(Transcribed page contents)

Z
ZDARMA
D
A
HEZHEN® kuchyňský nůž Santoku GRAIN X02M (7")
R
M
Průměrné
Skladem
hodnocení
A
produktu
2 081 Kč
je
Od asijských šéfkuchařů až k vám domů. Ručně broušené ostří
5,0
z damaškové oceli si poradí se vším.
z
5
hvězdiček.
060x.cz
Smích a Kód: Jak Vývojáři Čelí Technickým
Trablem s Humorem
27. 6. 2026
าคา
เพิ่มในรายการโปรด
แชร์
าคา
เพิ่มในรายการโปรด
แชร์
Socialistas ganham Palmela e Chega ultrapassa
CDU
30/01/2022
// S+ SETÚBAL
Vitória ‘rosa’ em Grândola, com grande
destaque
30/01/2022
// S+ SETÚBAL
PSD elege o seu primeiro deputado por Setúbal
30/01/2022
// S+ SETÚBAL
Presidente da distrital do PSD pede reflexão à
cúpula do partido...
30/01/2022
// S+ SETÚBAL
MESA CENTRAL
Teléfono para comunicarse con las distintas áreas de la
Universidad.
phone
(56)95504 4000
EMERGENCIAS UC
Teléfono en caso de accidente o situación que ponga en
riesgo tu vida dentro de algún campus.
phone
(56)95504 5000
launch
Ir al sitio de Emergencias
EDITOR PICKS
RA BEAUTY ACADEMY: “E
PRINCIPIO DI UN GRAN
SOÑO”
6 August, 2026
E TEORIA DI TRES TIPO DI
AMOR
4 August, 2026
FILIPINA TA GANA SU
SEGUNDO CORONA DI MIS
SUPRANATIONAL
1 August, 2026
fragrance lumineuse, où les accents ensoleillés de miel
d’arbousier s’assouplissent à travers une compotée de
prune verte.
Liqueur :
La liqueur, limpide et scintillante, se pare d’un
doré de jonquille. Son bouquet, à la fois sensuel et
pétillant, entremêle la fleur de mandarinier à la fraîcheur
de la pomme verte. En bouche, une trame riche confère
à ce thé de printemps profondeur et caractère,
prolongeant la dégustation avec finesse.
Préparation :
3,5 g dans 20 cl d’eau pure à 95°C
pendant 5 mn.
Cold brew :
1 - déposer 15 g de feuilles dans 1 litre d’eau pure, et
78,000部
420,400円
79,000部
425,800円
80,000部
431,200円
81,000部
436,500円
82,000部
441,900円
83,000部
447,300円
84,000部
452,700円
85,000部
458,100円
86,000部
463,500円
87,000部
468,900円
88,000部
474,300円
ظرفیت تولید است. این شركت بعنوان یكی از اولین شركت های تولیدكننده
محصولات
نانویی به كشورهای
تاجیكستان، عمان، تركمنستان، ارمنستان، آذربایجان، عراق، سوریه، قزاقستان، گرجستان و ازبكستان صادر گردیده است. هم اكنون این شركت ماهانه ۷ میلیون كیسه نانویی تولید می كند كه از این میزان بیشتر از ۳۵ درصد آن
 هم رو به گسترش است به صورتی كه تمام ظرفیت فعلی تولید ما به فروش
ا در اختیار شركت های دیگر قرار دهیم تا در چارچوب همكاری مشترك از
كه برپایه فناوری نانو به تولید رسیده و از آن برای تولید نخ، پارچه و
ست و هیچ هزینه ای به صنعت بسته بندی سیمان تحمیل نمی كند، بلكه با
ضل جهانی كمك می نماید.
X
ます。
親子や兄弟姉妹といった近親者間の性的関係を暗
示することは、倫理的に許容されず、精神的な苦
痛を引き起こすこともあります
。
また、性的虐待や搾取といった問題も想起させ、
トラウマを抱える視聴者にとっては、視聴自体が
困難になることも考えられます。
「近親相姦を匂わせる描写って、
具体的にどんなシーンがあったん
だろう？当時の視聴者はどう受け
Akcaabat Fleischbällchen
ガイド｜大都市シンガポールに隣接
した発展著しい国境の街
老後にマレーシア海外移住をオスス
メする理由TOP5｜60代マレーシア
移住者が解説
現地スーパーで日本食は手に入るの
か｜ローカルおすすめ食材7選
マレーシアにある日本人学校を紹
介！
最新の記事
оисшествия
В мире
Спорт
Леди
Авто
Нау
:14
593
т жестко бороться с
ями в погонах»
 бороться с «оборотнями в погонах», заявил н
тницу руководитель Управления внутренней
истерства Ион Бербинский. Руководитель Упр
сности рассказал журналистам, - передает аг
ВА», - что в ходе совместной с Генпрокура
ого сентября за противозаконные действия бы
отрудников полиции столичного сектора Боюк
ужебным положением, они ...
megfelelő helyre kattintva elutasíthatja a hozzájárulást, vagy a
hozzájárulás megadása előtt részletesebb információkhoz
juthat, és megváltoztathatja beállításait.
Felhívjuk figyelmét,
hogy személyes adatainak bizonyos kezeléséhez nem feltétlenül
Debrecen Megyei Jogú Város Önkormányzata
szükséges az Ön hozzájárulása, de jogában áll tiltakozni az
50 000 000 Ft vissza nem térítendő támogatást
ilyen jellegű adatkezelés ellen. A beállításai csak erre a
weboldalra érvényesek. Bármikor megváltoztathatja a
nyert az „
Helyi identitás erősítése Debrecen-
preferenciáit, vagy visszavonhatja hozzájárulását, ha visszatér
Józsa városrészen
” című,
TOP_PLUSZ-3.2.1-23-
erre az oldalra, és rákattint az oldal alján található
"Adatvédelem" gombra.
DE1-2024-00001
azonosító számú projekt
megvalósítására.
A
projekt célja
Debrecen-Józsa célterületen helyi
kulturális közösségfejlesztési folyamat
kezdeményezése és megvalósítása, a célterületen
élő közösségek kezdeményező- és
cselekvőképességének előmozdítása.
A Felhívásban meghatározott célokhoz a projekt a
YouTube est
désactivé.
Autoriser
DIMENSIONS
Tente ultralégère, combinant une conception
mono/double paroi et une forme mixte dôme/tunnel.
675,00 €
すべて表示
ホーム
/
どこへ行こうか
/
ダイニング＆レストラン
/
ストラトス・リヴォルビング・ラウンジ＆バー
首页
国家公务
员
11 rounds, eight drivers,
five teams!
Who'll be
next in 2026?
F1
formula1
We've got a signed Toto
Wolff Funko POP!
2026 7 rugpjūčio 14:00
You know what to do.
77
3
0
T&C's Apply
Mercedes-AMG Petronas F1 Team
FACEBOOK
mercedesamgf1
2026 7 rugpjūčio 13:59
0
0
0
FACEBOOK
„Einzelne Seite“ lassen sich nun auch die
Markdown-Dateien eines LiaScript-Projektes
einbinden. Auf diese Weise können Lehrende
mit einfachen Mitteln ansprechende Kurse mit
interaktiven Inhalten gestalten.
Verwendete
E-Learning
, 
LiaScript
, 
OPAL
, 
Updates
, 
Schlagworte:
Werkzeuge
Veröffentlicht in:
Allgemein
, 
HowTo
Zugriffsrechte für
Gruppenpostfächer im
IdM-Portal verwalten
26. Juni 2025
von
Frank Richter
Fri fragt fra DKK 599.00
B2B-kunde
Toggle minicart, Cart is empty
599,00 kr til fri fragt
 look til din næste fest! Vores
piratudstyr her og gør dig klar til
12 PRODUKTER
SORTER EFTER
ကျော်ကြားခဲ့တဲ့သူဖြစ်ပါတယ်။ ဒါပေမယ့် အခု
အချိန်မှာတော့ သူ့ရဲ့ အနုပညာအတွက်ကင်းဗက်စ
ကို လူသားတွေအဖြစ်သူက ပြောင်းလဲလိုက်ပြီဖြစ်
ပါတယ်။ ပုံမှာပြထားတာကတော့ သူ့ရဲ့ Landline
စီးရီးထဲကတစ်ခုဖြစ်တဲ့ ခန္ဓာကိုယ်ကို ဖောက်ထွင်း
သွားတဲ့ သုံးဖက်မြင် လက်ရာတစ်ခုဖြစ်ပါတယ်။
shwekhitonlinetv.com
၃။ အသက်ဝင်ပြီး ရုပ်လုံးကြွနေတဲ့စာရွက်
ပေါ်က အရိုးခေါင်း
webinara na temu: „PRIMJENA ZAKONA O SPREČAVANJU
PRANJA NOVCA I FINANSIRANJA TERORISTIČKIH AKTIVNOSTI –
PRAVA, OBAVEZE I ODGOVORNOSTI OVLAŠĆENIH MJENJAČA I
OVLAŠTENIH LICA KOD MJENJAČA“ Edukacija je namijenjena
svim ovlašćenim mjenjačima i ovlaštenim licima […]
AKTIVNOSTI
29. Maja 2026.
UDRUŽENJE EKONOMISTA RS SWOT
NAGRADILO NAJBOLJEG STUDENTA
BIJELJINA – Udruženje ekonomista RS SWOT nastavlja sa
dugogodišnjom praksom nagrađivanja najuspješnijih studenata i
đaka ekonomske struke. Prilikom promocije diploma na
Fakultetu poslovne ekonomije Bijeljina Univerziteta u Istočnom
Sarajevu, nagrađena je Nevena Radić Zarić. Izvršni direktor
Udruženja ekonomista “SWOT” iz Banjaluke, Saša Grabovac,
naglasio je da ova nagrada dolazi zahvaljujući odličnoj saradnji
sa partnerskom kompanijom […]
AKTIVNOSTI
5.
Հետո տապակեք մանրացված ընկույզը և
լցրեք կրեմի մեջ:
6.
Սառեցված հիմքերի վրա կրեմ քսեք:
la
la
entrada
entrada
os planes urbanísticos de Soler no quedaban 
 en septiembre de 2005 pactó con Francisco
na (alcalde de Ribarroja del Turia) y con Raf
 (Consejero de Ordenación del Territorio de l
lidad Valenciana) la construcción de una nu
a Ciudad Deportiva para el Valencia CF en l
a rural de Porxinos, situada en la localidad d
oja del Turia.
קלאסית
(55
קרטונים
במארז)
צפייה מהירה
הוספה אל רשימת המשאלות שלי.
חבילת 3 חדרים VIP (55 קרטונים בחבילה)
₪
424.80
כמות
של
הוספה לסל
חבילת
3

• Aim of the task:
Look through the data above and return exactly the lines from the one that contains "1 - déposer" to the one that contains "тницу руководитель Управления внутренней", inclusive, with nothing else.

• Task output:
1 - déposer 15 g de feuilles dans 1 litre d’eau pure, et
78,000部
420,400円
79,000部
425,800円
80,000部
431,200円
81,000部
436,500円
82,000部
441,900円
83,000部
447,300円
84,000部
452,700円
85,000部
458,100円
86,000部
463,500円
87,000部
468,900円
88,000部
474,300円
ظرفیت تولید است. این شركت بعنوان یكی از اولین شركت های تولیدكننده
محصولات
نانویی به كشورهای
تاجیكستان، عمان، تركمنستان، ارمنستان، آذربایجان، عراق، سوریه، قزاقستان، گرجستان و ازبكستان صادر گردیده است. هم اكنون این شركت ماهانه ۷ میلیون كیسه نانویی تولید می كند كه از این میزان بیشتر از ۳۵ درصد آن
 هم رو به گسترش است به صورتی كه تمام ظرفیت فعلی تولید ما به فروش
ا در اختیار شركت های دیگر قرار دهیم تا در چارچوب همكاری مشترك از
كه برپایه فناوری نانو به تولید رسیده و از آن برای تولید نخ، پارچه و
ست و هیچ هزینه ای به صنعت بسته بندی سیمان تحمیل نمی كند، بلكه با
ضل جهانی كمك می نماید.
X
ます。
親子や兄弟姉妹といった近親者間の性的関係を暗
示することは、倫理的に許容されず、精神的な苦
痛を引き起こすこともあります
。
また、性的虐待や搾取といった問題も想起させ、
トラウマを抱える視聴者にとっては、視聴自体が
困難になることも考えられます。
「近親相姦を匂わせる描写って、
具体的にどんなシーンがあったん
だろう？当時の視聴者はどう受け
Akcaabat Fleischbällchen
ガイド｜大都市シンガポールに隣接
した発展著しい国境の街
老後にマレーシア海外移住をオスス
メする理由TOP5｜60代マレーシア
移住者が解説
現地スーパーで日本食は手に入るの
か｜ローカルおすすめ食材7選
マレーシアにある日本人学校を紹
介！
最新の記事
оисшествия
В мире
Спорт
Леди
Авто
Нау
:14
593
т жестко бороться с
ями в погонах»
 бороться с «оборотнями в погонах», заявил н
тницу руководитель Управления внутренней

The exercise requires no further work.